L’inscription du village a été adoptée à l’unanimité le 25 juillet 2026, lors de la 48e session du Comité du patrimoine mondial réunie à Busan, au titre du critère (iii) — celui des témoignages exceptionnels sur une tradition culturelle vivante. Sidi Bou Saïd devient le dixième bien tunisien de la Liste.

Sortir de l’ombre de Carthage

Le point juridique est décisif et souvent mal compris : le village n’était pas dépourvu de protection avant 2026, il était couvert par ricochet, comme composante du site archéologique de Carthage, inscrit en 1979. Il appartenait d’ailleurs au parc archéologique national Carthage-Sidi Bou Saïd, créé en 1985. L’inscription de 2026 lui confère un statut autonome et, surtout, change la nature de ce qui est protégé : non plus des vestiges antiques dans un environnement, mais un village pour lui-même.

Le bleu et le blanc sont une règle de droit

Sidi Bou Saïd présente cette particularité d’avoir été protégé bien avant l’existence de l’UNESCO. Un décret beylical du 28 août 1915, pris sous l’impulsion du baron Rodolphe d’Erlanger, impose le blanc et le bleu, limite les modifications d’aspect des maisons et interdit toute construction anarchique sur le promontoire. Ce texte, toujours en vigueur, vaut au village d’être régulièrement présenté comme l’un des tout premiers sites protégés au monde.

D’Erlanger, musicologue et peintre installé sur la colline, y fit édifier Ennejma Ezzahra, devenue le Centre des musiques arabes et méditerranéennes. Le village a par ailleurs accueilli Chateaubriand, Flaubert, Paul Klee, August Macke, André Gide ou Simone de Beauvoir — cette vocation d’atelier méditerranéen constitue l’un des piliers du dossier d’inscription.

Ce que « spirituelle » veut dire dans l’intitulé

Le mot n’est pas décoratif. Ce que l’UNESCO reconnaît, c’est un village-sanctuaire développé autour du mausolée du saint soufi Abou Saïd Khalaf ibn Yahya El Béji, mort en 1230. Le critère (iii) désigne une tradition culturelle vivante : la dévotion, la zaouïa, les confréries et la Kharja — la grande procession soufie annuelle — ne sont pas un folklore ajouté au décor bleu et blanc, elles en sont l’origine.

C’est le point que les traitements touristiques du village manquent presque toujours. Voir à ce sujet notre article sur la Kharja de Sidi Bou Saïd, qui documente le rite lui-même.
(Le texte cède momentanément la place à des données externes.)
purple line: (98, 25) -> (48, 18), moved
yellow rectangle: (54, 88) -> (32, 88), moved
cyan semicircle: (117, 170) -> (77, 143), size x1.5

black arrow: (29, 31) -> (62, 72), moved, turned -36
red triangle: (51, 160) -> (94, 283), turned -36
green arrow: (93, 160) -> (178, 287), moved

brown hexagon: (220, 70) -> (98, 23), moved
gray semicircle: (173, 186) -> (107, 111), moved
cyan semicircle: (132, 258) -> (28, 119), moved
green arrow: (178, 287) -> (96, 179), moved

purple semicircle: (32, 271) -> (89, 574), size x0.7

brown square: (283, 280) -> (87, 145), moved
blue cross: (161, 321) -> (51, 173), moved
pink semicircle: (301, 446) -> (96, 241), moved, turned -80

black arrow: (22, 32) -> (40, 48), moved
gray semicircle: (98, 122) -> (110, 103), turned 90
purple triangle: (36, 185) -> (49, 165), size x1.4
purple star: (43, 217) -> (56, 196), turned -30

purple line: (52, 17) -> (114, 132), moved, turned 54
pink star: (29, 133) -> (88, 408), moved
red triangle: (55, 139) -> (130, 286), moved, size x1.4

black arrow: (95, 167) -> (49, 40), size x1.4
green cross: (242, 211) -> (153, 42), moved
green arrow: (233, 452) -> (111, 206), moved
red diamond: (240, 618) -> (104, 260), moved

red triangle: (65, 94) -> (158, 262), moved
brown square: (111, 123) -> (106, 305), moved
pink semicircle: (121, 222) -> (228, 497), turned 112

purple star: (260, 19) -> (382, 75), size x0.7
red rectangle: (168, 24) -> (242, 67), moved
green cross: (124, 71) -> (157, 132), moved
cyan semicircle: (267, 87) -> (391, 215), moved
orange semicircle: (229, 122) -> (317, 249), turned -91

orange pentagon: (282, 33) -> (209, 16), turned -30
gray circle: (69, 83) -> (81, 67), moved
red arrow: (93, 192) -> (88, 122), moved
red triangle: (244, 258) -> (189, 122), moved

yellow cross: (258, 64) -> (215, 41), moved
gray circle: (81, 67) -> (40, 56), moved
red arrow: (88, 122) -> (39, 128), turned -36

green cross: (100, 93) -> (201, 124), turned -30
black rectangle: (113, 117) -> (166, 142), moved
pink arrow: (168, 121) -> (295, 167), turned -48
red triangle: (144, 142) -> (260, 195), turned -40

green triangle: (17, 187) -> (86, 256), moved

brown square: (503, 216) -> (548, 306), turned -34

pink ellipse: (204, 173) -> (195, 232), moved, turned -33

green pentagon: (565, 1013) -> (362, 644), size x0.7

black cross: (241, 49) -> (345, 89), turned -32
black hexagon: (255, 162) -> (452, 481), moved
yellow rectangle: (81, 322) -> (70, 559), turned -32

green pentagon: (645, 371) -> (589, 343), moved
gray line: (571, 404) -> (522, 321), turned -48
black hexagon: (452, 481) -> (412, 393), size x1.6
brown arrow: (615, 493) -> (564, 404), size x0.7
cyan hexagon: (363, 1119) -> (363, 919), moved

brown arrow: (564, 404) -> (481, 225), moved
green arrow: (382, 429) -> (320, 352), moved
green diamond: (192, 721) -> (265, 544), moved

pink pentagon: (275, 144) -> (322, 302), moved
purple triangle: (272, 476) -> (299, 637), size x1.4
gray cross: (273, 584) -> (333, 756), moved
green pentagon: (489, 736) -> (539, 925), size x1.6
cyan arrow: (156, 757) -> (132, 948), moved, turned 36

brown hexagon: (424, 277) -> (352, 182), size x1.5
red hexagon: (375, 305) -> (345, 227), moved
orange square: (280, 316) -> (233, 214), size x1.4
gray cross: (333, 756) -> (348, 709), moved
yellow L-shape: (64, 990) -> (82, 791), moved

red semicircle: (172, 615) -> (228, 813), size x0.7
Ce que ces deux inscriptions changent

Comparées aux huit inscriptions antérieures, celles de 2023 et 2026 marquent un déplacement net de l’objet patrimonial. Le tableau ci-dessous rend le glissement visible.

1979–19972023–2026
Objet classéSites archéologiques, monuments, médinasSchémas d’occupation, traditions vivantes
Preuve de valeurLe bâti conservéLa pratique perpétuée
PérimètreDélimité, souvent closÉclaté ou habité, sans clôture possible
Menace principaleRuine, pillage, urbanisationFréquentation, standardisation, spéculation

Ce glissement n’est pas propre à la Tunisie : il traverse la doctrine du patrimoine mondial depuis deux décennies. Mais il produit ici un effet précis — on ne peut protéger ni Djerba ni Sidi Bou Saïd en les mettant sous vitrine, puisque ce qui fait leur valeur est le fait qu’on y vive. La conservation devient un exercice d’urbanisme, de fiscalité foncière et de régulation touristique, bien plus que de restauration.

Le paradoxe commun : classés et déjà saturés

Voici le point que l’euphorie des annonces laisse dans l’ombre : ces deux biens sont, de très loin, les plus fréquentés du pays. Djerba est le premier pôle du tourisme balnéaire tunisien ; Sidi Bou Saïd accueillerait, selon les estimations de professionnels du secteur, de l’ordre de 4,5 millions de visiteurs étrangers par an, dans un pays qui a dépassé les 11 millions de touristes en 2025.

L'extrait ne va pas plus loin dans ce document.